### THE TASK
Scan the data below and copy each line where "решетка" occurs.

### EXTRACTED RECORDS
((

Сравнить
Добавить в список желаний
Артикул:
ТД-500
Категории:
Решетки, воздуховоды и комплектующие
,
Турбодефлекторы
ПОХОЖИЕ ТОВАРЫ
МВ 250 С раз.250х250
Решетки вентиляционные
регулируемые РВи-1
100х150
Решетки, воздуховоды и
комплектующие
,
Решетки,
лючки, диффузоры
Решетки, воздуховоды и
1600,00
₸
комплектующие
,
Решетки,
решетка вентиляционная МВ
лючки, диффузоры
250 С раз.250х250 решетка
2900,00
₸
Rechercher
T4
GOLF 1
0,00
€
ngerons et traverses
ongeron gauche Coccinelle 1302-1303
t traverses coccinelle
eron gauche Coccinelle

))
((

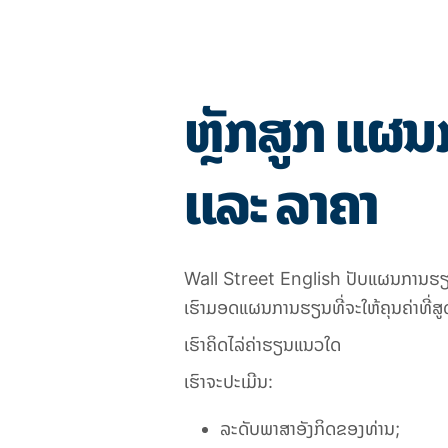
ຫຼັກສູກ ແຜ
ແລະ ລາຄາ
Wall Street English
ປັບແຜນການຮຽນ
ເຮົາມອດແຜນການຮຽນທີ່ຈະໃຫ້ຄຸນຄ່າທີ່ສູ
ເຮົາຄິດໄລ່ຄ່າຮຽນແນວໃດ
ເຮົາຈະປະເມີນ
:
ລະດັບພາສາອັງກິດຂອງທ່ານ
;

))
((

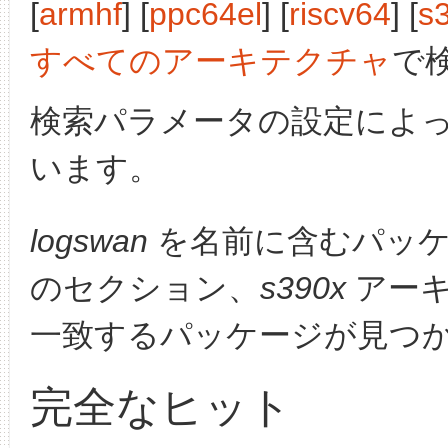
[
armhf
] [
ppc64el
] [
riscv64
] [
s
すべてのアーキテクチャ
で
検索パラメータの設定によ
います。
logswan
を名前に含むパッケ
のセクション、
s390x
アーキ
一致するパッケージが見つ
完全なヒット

))

### TASK OUTPUT
решетка вентиляционная МВ
250 С раз.250х250 решетка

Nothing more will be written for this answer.